When I was in high school I thought Utne Reader was the bees knees and one summer I even managed to stumble through Foucault’s Pendulum all the way to the end. Didn’t understand a goddamn thing, but Umberto Eco took on the mantle of intellectual superhero in my imagination. So picture the waves of nostalgia that came washing over me this afternoon as I rediscovered an Eco piece published by Utne, squirreled away amongst ancient file folders full of xeroxed articles.
The fall semester of 2002 I was a greenhorn grad student and I shared full responsibility with another grad for a service-learning course on American multiculturalism called UNITAS — the twist was all the enrolled students lived together in a themed dorm.

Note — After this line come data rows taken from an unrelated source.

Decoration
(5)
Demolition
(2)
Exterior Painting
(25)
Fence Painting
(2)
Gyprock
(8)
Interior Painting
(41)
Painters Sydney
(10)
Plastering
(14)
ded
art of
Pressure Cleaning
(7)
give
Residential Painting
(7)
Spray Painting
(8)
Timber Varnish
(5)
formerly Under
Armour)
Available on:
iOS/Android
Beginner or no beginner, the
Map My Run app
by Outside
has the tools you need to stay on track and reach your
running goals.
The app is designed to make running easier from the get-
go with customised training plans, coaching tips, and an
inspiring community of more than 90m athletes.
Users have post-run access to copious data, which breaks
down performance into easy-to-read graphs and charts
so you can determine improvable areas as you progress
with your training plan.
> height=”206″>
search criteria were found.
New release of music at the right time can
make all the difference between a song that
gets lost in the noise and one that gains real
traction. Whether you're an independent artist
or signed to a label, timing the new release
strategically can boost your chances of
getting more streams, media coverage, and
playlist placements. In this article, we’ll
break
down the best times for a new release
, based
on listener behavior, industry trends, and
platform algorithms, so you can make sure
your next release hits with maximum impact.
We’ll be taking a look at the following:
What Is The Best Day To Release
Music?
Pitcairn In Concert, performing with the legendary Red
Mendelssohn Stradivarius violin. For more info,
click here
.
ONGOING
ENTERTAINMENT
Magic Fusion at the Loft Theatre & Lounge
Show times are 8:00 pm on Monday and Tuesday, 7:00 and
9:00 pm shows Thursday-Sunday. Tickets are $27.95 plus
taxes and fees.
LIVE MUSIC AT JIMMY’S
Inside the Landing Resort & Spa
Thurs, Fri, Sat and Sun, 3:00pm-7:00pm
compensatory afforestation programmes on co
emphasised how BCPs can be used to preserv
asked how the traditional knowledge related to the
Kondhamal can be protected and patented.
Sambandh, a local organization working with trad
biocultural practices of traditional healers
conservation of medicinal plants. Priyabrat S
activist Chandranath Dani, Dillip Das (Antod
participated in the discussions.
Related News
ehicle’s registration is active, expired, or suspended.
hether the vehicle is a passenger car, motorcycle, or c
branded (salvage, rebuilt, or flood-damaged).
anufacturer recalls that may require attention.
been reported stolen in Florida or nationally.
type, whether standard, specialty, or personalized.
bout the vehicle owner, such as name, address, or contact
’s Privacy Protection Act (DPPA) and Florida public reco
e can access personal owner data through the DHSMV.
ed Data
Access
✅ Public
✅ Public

So this was at the peak of post-9/11 hysteria. Good times. Required reading included this essay that by its date, November 1995, must have first caught my eye as a freshman in college. It’s still a keeper, so I thought I’d share it with you. Here it is in precis.
Eco, Umberto. 1995. “Eternal Fascism: Fourteen Ways of Looking at a Blackshirt.” Utne Reader, No. 72. Nov-Dec 95. Reprinted from The New York Review of Books (June 22, 1995).

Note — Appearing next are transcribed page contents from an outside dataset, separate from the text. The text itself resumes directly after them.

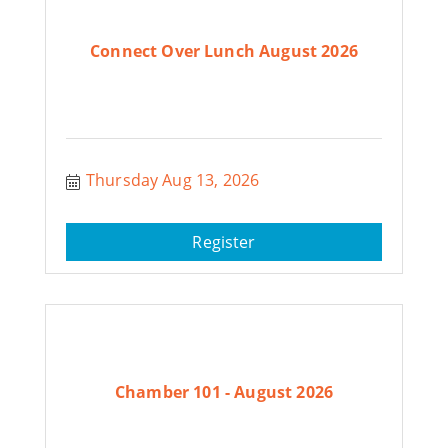
Connect Over Lunch August 2026
Thursday Aug 13, 2026
Register
Chamber 101 - August 2026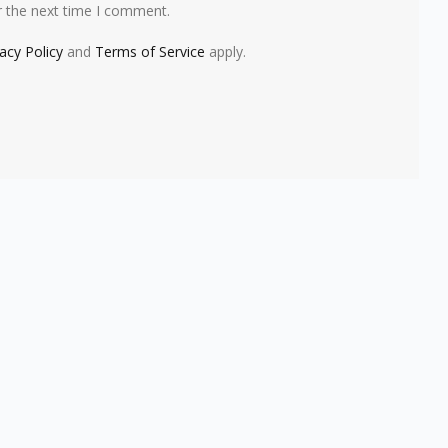
r the next time I comment.
vacy Policy
and
Terms of Service
apply.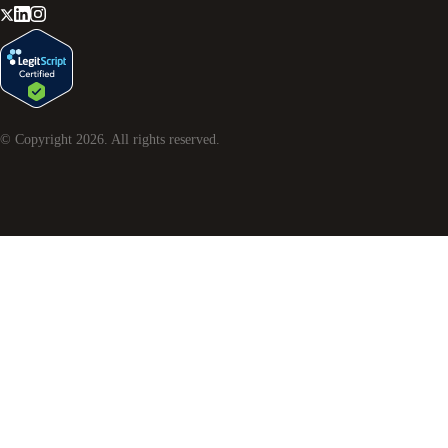
© Copyright
2026
. All rights reserved.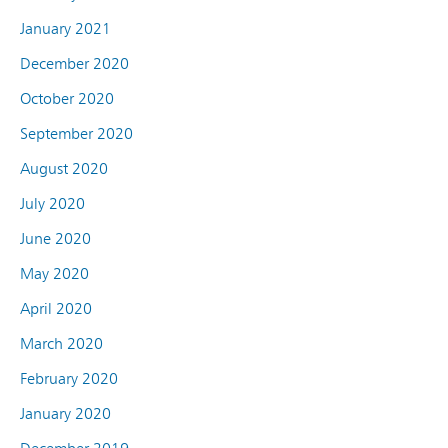
January 2021
December 2020
October 2020
September 2020
August 2020
July 2020
June 2020
May 2020
April 2020
March 2020
February 2020
January 2020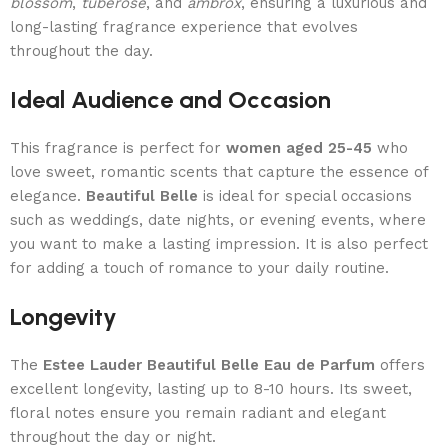
blossom
,
tuberose
, and
ambrox
, ensuring a luxurious and
long-lasting fragrance experience that evolves
throughout the day.
Ideal Audience and Occasion
This fragrance is perfect for
women aged 25-45
who
love sweet, romantic scents that capture the essence of
elegance.
Beautiful Belle
is ideal for special occasions
such as weddings, date nights, or evening events, where
you want to make a lasting impression. It is also perfect
for adding a touch of romance to your daily routine.
Longevity
The
Estee Lauder Beautiful Belle Eau de Parfum
offers
excellent longevity, lasting up to 8-10 hours. Its sweet,
floral notes ensure you remain radiant and elegant
throughout the day or night.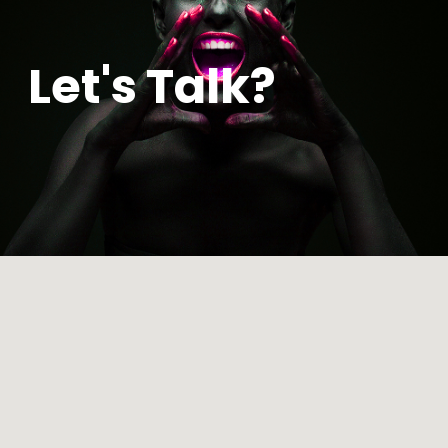
Let's Talk?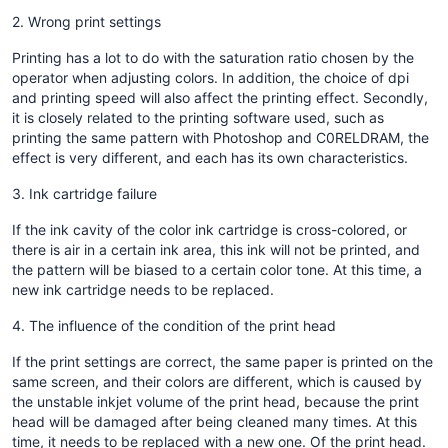
2. Wrong print settings
Printing has a lot to do with the saturation ratio chosen by the
operator when adjusting colors. In addition, the choice of dpi
and printing speed will also affect the printing effect. Secondly,
it is closely related to the printing software used, such as
printing the same pattern with Photoshop and C0RELDRAM, the
effect is very different, and each has its own characteristics.
3. Ink cartridge failure
If the ink cavity of the color ink cartridge is cross-colored, or
there is air in a certain ink area, this ink will not be printed, and
the pattern will be biased to a certain color tone. At this time, a
new ink cartridge needs to be replaced.
4. The influence of the condition of the print head
If the print settings are correct, the same paper is printed on the
same screen, and their colors are different, which is caused by
the unstable inkjet volume of the print head, because the print
head will be damaged after being cleaned many times. At this
time, it needs to be replaced with a new one. Of the print head.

Eco acknowledges that many of these traits are contradictory and representative of other kinds of despotism, nevertheless he feels it is possible to outline the qualities of an “Ur-Fascism”. I especially keep my eye out for #8.
1. The cult of tradition. “There can be no advancement in learning. Truth already has been spelled out once and for all, and we can only keep interpreting its obscure message.”
2. Rejection of modernism. “Even though Nazism was proud of its industrial achievements… The Enlightenment, the Age of Reason, is seen as the beginning of modern depravity. In this sense Ur-Fascism can be defined as irrationalism.”
3. Action for action’s sake. “Action being beautiful in itself, it must be taken before, or without, reflection. Thinking is a form of emasculation.”